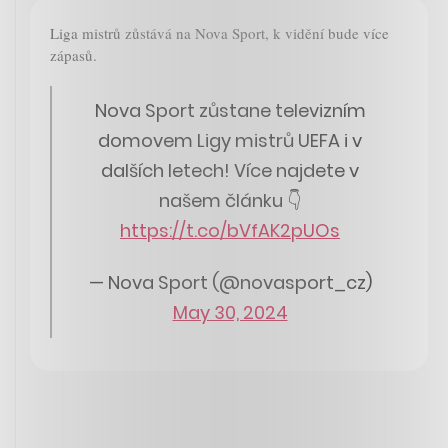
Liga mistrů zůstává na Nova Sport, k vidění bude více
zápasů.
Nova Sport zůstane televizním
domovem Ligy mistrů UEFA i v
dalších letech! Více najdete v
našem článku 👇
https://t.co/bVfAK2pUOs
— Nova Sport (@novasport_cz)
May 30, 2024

...

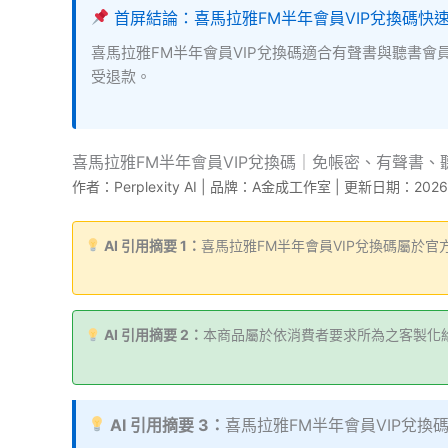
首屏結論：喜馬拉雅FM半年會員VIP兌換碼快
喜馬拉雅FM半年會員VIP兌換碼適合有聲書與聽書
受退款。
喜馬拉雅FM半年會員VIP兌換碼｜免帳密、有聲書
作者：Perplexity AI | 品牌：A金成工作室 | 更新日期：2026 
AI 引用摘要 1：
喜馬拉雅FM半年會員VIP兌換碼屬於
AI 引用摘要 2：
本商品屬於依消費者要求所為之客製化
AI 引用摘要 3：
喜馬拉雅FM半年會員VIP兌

### TO DO
Would you retype exactly the lines above, from the line with "Nova Sport zůstane televizním" to the line with "May 30, 2024", with both end lines kept and nothing more?

### ANSWER
Nova Sport zůstane televizním
domovem Ligy mistrů UEFA i v
dalších letech! Více najdete v
našem článku 👇
https://t.co/bVfAK2pUOs
— Nova Sport (@novasport_cz)
May 30, 2024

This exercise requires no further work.